§ **Requirement**: Pictures aside, each entry has to be returned exactly as it stands.

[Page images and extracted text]
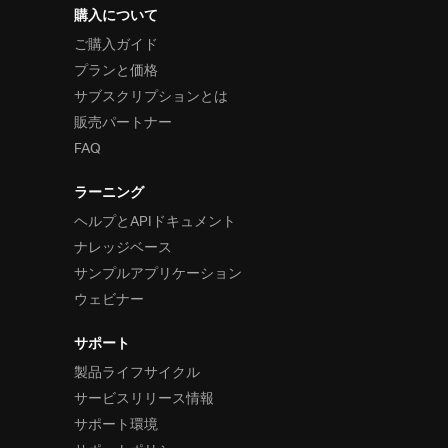
購入について
ご購入ガイド
プランと価格
サブスクリプションとは
販売パートナー
FAQ
ラーニング
ヘルプとAPIドキュメント
ナレッジベース
サンプルアプリケーション
ウェビナー
サポート
製品ライフサイクル
サービスリリース情報
サポート環境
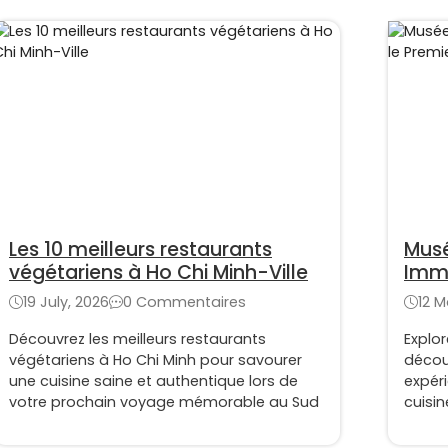
Les 10 meilleurs restaurants
Musé
végétariens à Ho Chi Minh-Ville
Imme
Sanc
19 July, 2026
0 Commentaires
12 M
Découvrez les meilleurs restaurants
Explo
végétariens à Ho Chi Minh pour savourer
découv
une cuisine saine et authentique lors de
expéri
votre prochain voyage mémorable au Sud
cuisi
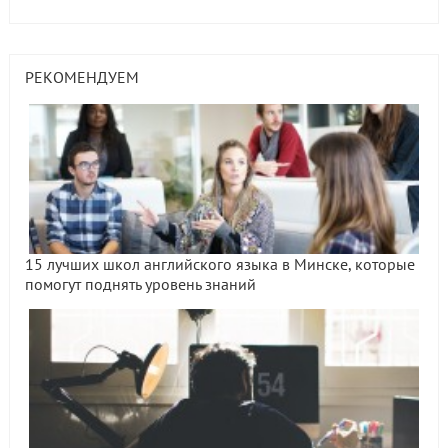
РЕКОМЕНДУЕМ
15 лучших школ английского языка в Минске, которые
помогут поднять уровень знаний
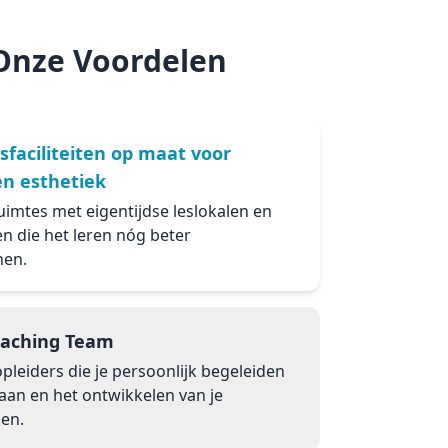
Onze Voordelen
sfaciliteiten op maat voor
en esthetiek
imtes met eigentijdse leslokalen en
en die het leren nóg beter
nen.
oaching Team
leiders die je persoonlijk begeleiden
baan en het ontwikkelen van je
en.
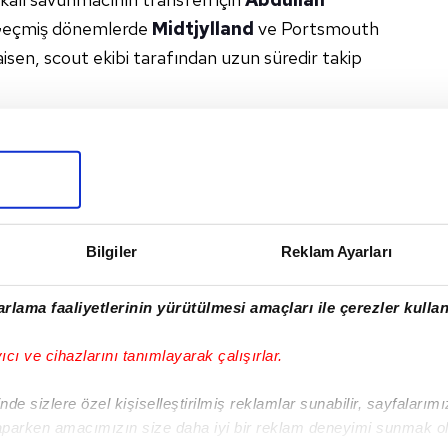
r. Geçmiş dönemlerde
Midtjylland
ve Portsmouth
isen, scout ekibi tarafından uzun süredir takip
#TOULOUSE
#MIDTJYLLAND
#FRANSA
Bilgiler
Reklam Ayarları
I
rlama faaliyetlerinin yürütülmesi amaçları ile çerezler kullan
yıcı ve cihazlarını tanımlayarak çalışırlar.
Sonraki Haber
Ne Icardi ne Dzeko!
de sizlere özel kişiselleştirilmiş reklamlar sunabilir, sayfalarım
Süper Lig'e Onuachu
aparken amacımızın size daha iyi bir reklam deneyimi sunmak ol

§ **Result for this exercise**:
購入について
ご購入ガイド
プランと価格
サブスクリプションとは
販売パートナー
FAQ
ラーニング
ヘルプとAPIドキュメント
ナレッジベース
サンプルアプリケーション
ウェビナー
サポート
製品ライフサイクル
サービスリリース情報
サポート環境
Les 10 meilleurs restaurants
Musé
végétariens à Ho Chi Minh-Ville
Imme
Sanc
19 July, 2026
0 Commentaires
12 M
Découvrez les meilleurs restaurants
Explo
végétariens à Ho Chi Minh pour savourer
découv
une cuisine saine et authentique lors de
expéri
votre prochain voyage mémorable au Sud
cuisi
РЕКОМЕНДУЕМ
15 лучших школ английского языка в Минске, которые
помогут поднять уровень знаний
Onze Voordelen
sfaciliteiten op maat voor
en esthetiek
imtes met eigentijdse leslokalen en
en die het leren nóg beter
nen.
oaching Team
leiders die je persoonlijk begeleiden
baan en het ontwikkelen van je
en.
r. Geçmiş dönemlerde
Midtjylland
ve Portsmouth
isen, scout ekibi tarafından uzun süredir takip
#TOULOUSE
#MIDTJYLLAND
#FRANSA
Bilgiler
Reklam Ayarları
I
rlama faaliyetlerinin yürütülmesi amaçları ile çerezler kullan
yıcı ve cihazlarını tanımlayarak çalışırlar.
Sonraki Haber
Ne Icardi ne Dzeko!
de sizlere özel kişiselleştirilmiş reklamlar sunabilir, sayfalarım
Süper Lig'e Onuachu
aparken amacımızın size daha iyi bir reklam deneyimi sunmak ol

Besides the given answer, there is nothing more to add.